___ Raw data
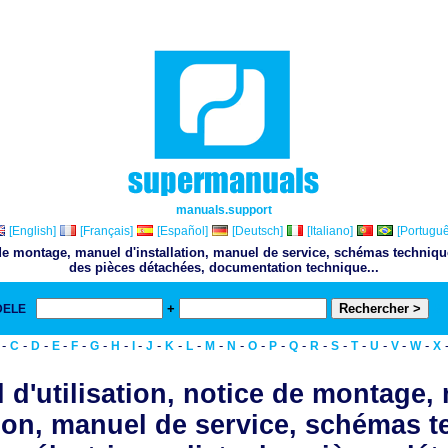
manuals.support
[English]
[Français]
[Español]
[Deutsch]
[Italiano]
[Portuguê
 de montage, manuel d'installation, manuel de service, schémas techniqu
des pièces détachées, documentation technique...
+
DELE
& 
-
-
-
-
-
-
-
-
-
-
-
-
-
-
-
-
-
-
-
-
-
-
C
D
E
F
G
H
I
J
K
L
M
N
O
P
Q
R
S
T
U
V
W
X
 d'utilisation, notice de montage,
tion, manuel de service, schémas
______
___ Raw data
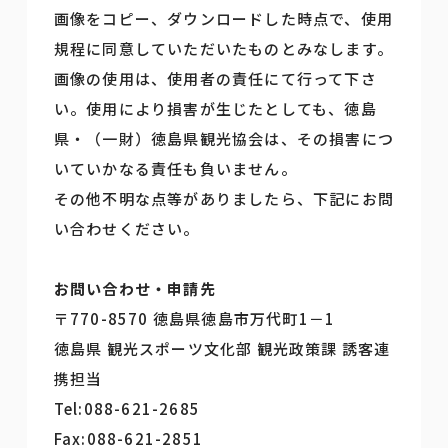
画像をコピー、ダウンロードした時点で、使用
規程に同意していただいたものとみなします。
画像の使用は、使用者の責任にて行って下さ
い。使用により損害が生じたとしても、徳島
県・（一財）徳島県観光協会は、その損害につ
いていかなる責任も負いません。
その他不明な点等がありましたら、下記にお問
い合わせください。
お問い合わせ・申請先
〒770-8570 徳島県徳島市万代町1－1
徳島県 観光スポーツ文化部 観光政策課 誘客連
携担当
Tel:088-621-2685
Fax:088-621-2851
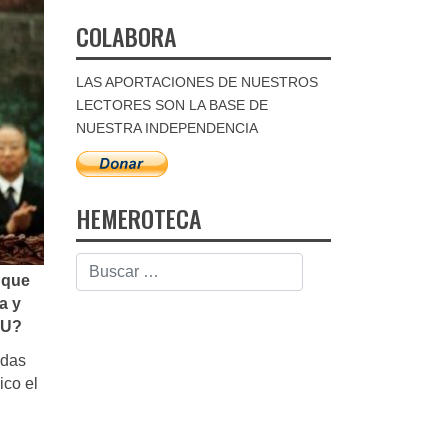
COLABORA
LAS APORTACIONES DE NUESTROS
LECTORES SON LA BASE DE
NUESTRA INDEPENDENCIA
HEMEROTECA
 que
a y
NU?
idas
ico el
______
Your answer should be the lines above that contain the word "service", copied out.

= Exercise response =
 de montage, manuel d'installation, manuel de service, schémas techniqu
tion, manuel de service, schémas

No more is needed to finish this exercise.